SPOX: Herr Kracht, Sie sind mir früher nicht nur durch Ihr konsequentes Spiel aufgefallen, auch wegen Ihrer Lockenpracht hat man Sie immer leicht auf dem Platz erkennen können, wann kam die denn jetzt final ab?

Torsten Kracht: (lacht) Also ich mag meine Eltern total, aber was die mit meinen Haaren angestellt haben... Das war in den 80er-Jahre auch kein Problem, schließlich war so eine Frisur in Zeiten der Dauerwelle total angesagt, nur habe ich erst ziemlich spät begriffen, dass die Locken tatsächlich verschwinden, wenn man die Haare ganz kurz schneidet. Auf den Trichter bin ich dann zu meinem Karriereende gekommen.

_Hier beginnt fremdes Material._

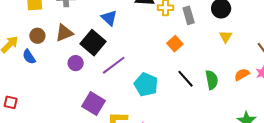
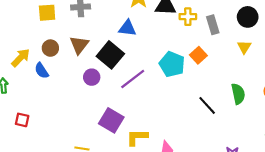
blue triangle: (109, 18) -> (127, 28), turned -36
brown triangle: (64, 33) -> (79, 45), turned -30
yellow triangle: (226, 37) -> (244, 47), moved
black line: (186, 79) -> (207, 105), moved
cyan pentagon: (146, 85) -> (172, 64), moved

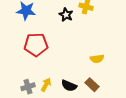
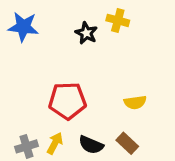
red pentagon: (36, 45) -> (67, 101), moved

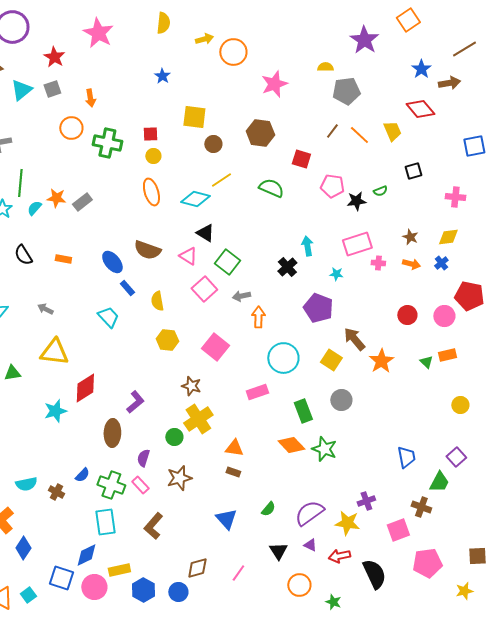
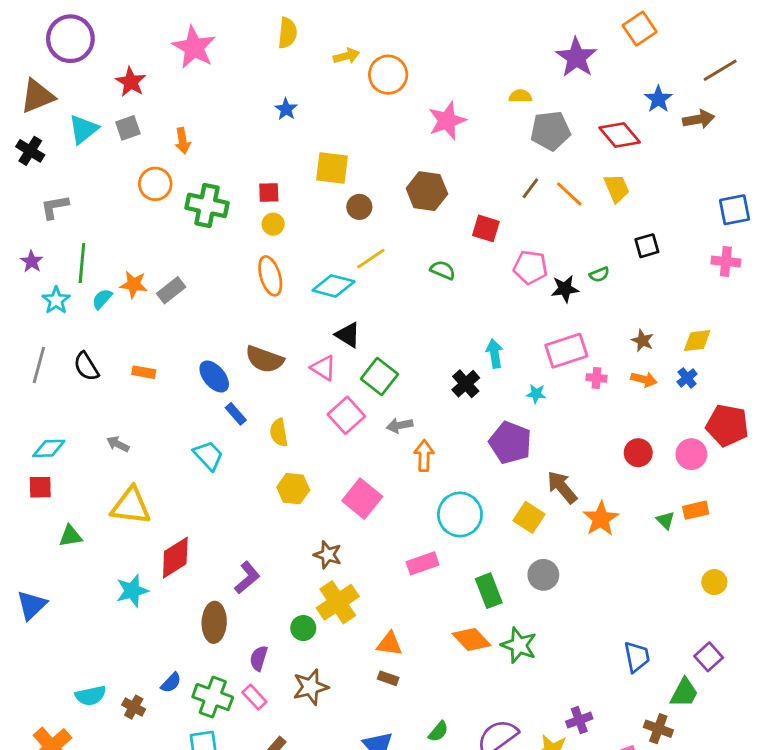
red diamond: (420, 109) -> (620, 135), moved
green semicircle: (271, 188) -> (443, 270), size x0.7
pink cross: (455, 197) -> (726, 262), moved

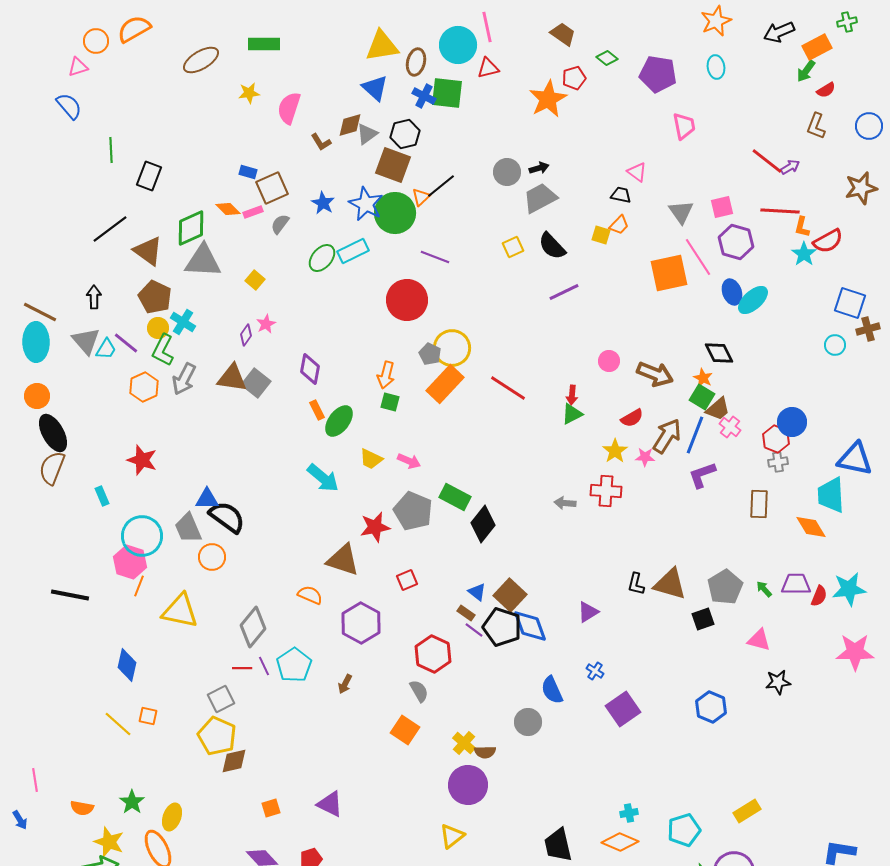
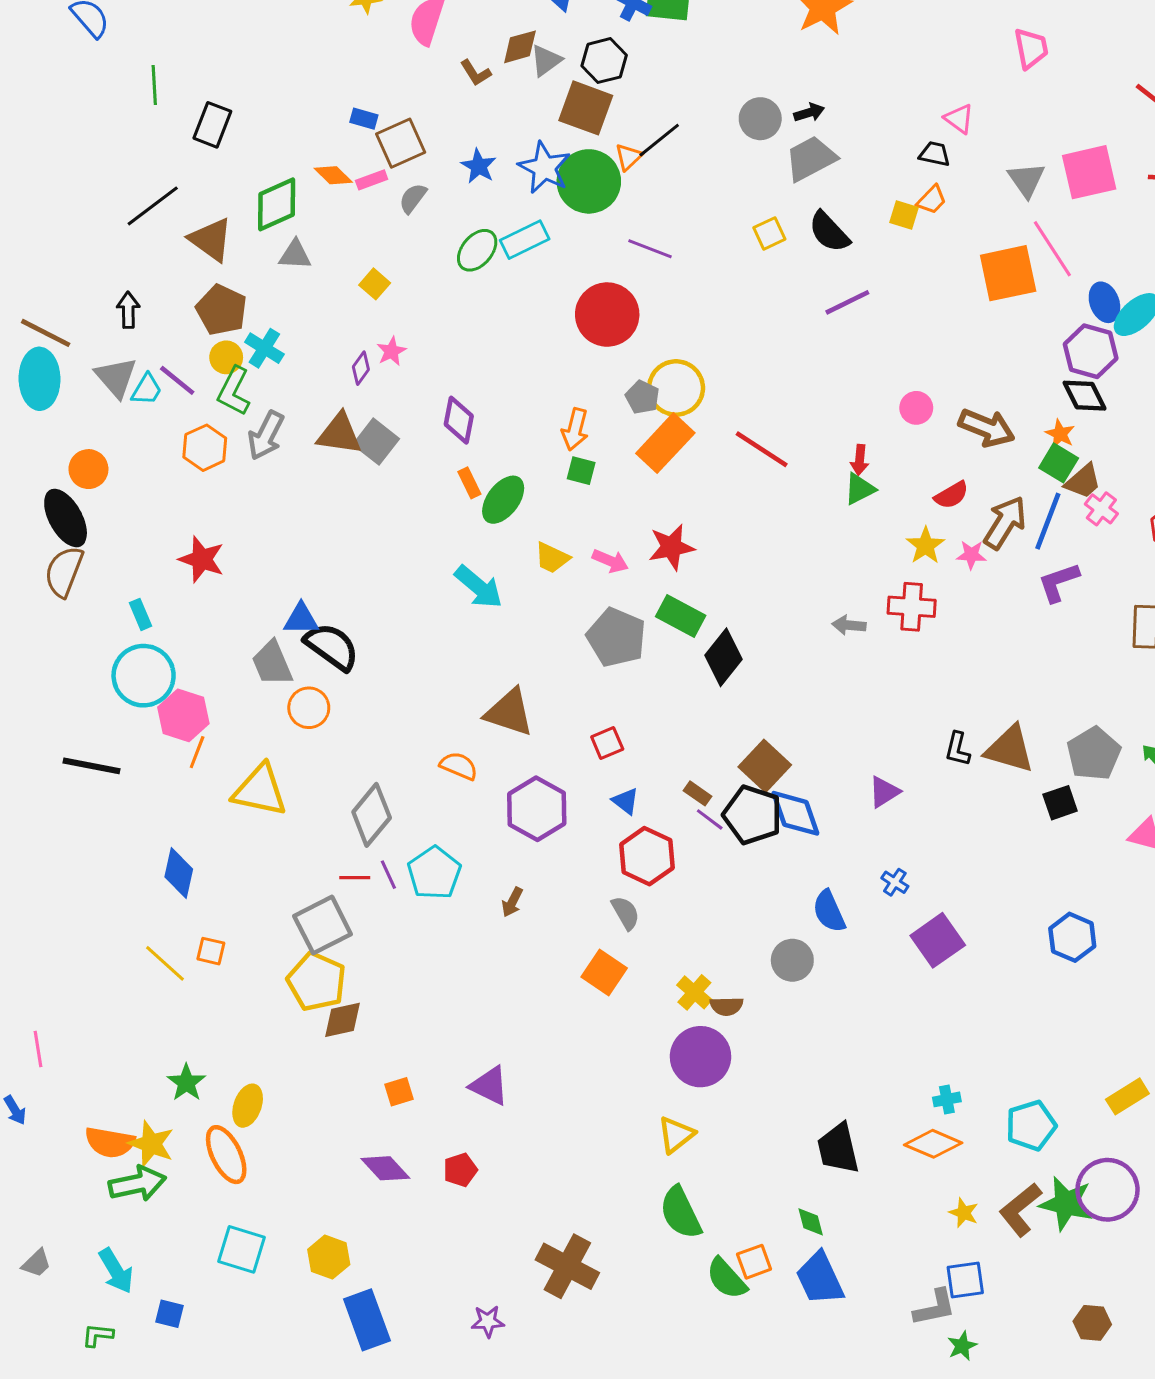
pink square: (722, 207) -> (1089, 172), size x1.6
purple hexagon: (736, 242) -> (1091, 351), moved
gray triangle: (203, 261) -> (295, 255), size x0.6
orange circle: (37, 396) -> (88, 469), moved
red star: (375, 527) -> (671, 547), moved
cyan circle: (142, 536) -> (144, 676), moved
blue triangle: (477, 592) -> (626, 801), moved
gray square: (221, 699) -> (323, 925), size x1.4
orange semicircle: (82, 808) -> (110, 1142), moved, size x1.4

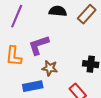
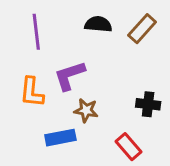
purple line: (17, 16) -> (36, 32), turned -30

SPOX: Die etwas seriösere Erscheinung passt nun auch zu Ihrer Tätigkeit. Sie sind mittlerweile als Immobilieninvestor tätig, war dieser Weg bereits während der Fußballkarriere abzusehen?

Kracht: Nein, eigentlich überhaupt nicht. Ich habe mich schon immer für Betriebswirtschaft und Finanzen interessiert, dazu hatte ich ein Faible für historische Gebäude. Am Ende war es reiner Zufall. Ich hätte mir auch vorstellen können, dem Fußball treu zu bleiben und damit weiterhin dieses Lotterleben zu führen, bei dem man jederzeit bereit sein muss, die Stadt zu wechseln. Dann ergab sich diese Chance in meiner Heimatstadt Leipzig und ich habe sehr schnell Gefallen daran gefunden.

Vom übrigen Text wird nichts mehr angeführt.